On the surface, that doesn’t sound too out of the ordinary. There have been lots of businesses that have come on to the show looking for a bailout, althought they rarely say that until there’s been some serious prodding. In the case of Wisp, he also didn’t say he wanted a bailout, and indeed, at no point seemed to think he needed one.
But the numbers got increasingly alarming as the pitch went on. He had investors he had yet to pay back. A hefty amount of debt, substantial inventory, and a modest amount of cash in the bank. He was looking for investment, but he already had 22 other investors. Twenty-two.

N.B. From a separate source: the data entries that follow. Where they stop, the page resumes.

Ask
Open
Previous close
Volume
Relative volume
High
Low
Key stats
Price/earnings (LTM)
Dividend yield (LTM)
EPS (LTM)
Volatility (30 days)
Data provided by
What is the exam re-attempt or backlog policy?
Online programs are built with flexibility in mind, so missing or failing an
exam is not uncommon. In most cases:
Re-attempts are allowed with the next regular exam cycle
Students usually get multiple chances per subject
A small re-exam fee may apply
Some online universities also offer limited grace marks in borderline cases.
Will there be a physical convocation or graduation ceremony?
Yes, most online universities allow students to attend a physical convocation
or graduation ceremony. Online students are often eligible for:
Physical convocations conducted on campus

Here’s what made the pitch really stand out: at some point, he responded to the panel’s disbelief by saying something along the lines of: “how do you recommend I get out of this?” It was a sincere question, a polite question, from a business owner looking for advice. At that moment, it became clear he’d fallen into a situation he just didn’t know how to get out of. That’s not something you see very often on Shark Tank or even on its sister programs around the world.
If you are in a lousy situation, how do you get out of it? Really, it’s a life question, placed squarely in the entrepreneurial context. And the sharks seemed to want to help. Barbara Corcoran had already given a clever assessment — I’m paraphrasing from memory here — “You get an A for effort and an F for execution, and I think you know that.” At the end, Kevin O’Leary would offer to pony up the money — a not-unsubstantial $500,000 — and Lori Greiner offered to help sell the product (an efficient and easy-to-use broom), although she declined to put up any money.

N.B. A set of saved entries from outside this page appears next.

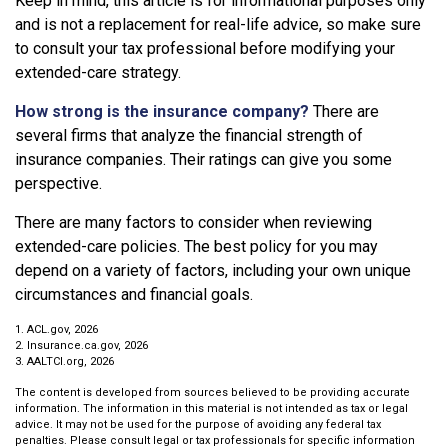
Keep in mind, this article is for informational purposes only
and is not a replacement for real-life advice, so make sure
to consult your tax professional before modifying your
extended-care strategy.
How strong is the insurance company?
There are
several firms that analyze the financial strength of
insurance companies. Their ratings can give you some
perspective.
There are many factors to consider when reviewing
extended-care policies. The best policy for you may
depend on a variety of factors, including your own unique
circumstances and financial goals.
1. ACL.gov, 2026
2. Insurance.ca.gov, 2026
3. AALTCI.org, 2026
The content is developed from sources believed to be providing accurate
information. The information in this material is not intended as tax or legal
advice. It may not be used for the purpose of avoiding any federal tax
penalties. Please consult legal or tax professionals for specific information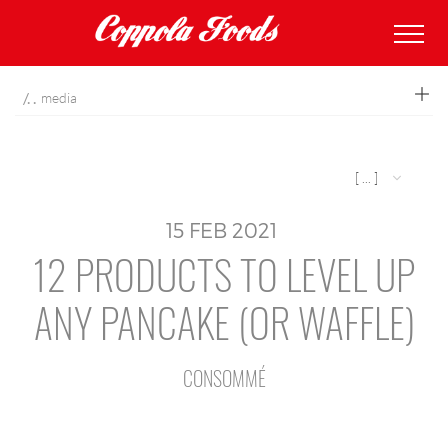
coppolafoods
media
[ ... ]
15
FEB
2021
12 PRODUCTS TO LEVEL UP
ANY PANCAKE (OR WAFFLE)
CONSOMMÉ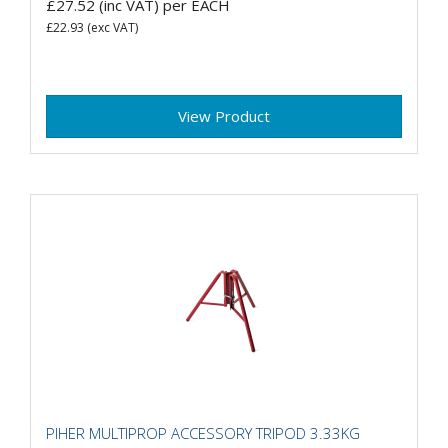
£27.52
(inc VAT)
per EACH
£22.93
(exc VAT)
View Product
PIHER MULTIPROP ACCESSORY TRIPOD 3.33KG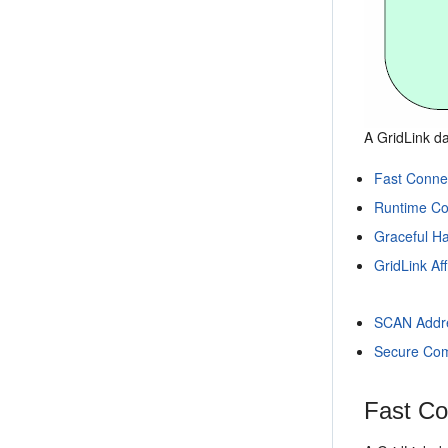
A GridLink da
Fast Connec
Runtime Co
Graceful H
GridLink Aff
SCAN Addr
Secure Com
Fast Co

At the end, that was the death knell of Wisp on Shark Tank. Dobson said yes to O’Leary, but asked him to make sure he “kept Lori’s number,” at which, O’Leary was eventually out — after Lori’s participation was not guaranteed and Dobson asked what else O’Leary would bring to the table (his offer was $500,000 for 50 percent, while Dobson was asking for 10 percent). You have to suspect O’Leary was lukewarm on the deal to begin with — it was a lot of money, and the information they knew about the company was unsettling, let alone what might come up during due diligence. He was maybe looking for a reason to be out. O’Leary didn’t fight too hard to salvage the deal — but then Greiner was pretty adamant she was not willing to risk any of her money, just lend her name. (In exchange for what, exactly?)

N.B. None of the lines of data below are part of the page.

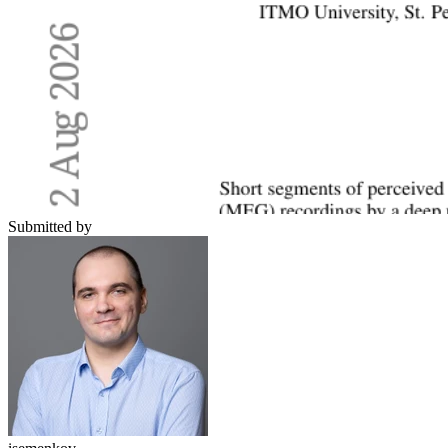
Submitted by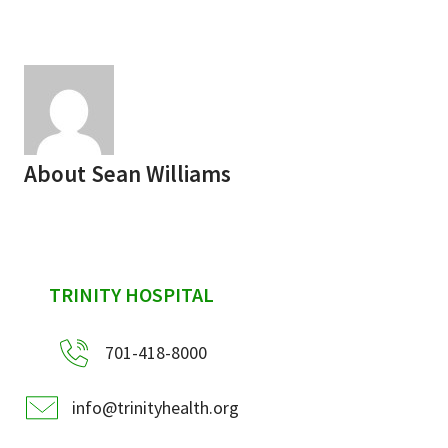
Services & Conditions
Careers
My Patient Portal
About
Sean Williams
Pay My Bill
News & Events
Ways to Give
sidebar
TRINITY HOSPITAL
About Trinity Health
Contact Trinity Health
701-418-8000
Facebook
Instagram
Twitter
YouTube
info@trinityhealth.org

The whole segment was a reminder that entrepreneurship comes with real risks. It’s not just devoting your time and passion to an idea. A few crises and you can be financially ruined, and it may be harder than it seems to get your life back on track.
It could be summed up, I assume — I say, “I assume” because I have never started a company but have learned A LOT from being self-employed — by what another entrepreneur on tonight’s episode, Kate Field from The Kombucha Shop, said: “I don’t know what I don’t know.” Not knowing what you don’t know, but still being responsible for whatever comes even if you didn’t see it coming, is both (again) a risk in life — and a risk in entrepreneurship.
Let’s use this first-person account from Inc. as an example. Back in 2013, Laura Zander of Jimmy Beans Wool published a cautionary tale about how you can be in the middle of a business boom and still get into trouble. What happened? When things were going well, Zander and her husband/co-owner reinvested most of their profits back into inventory, which was quickly sold. What they didn’t realize is that the inventory, even though it was only held for a short period of time, was considered taxable income. The tax bill was larger than their available cash, and she and her husband had to use personal savings to pay it off.
A new entrepreneur might not anticipate such a situation. Such an entrepreneur could end up with a messy balance sheet, even though customers are lining up out the door.
That’s why the usual tagline of the Shark Tank updates, how much a company is currently doing in sales, only tells part of the story. The show would be wise to flesh out these tales a bit more, not only because they are instructive, but because the “Decade of Dreams” narrative is a bit stale. The core audience knows it’s more complicated, and it might be worth it for the show to dive a bit more deeply into those complications.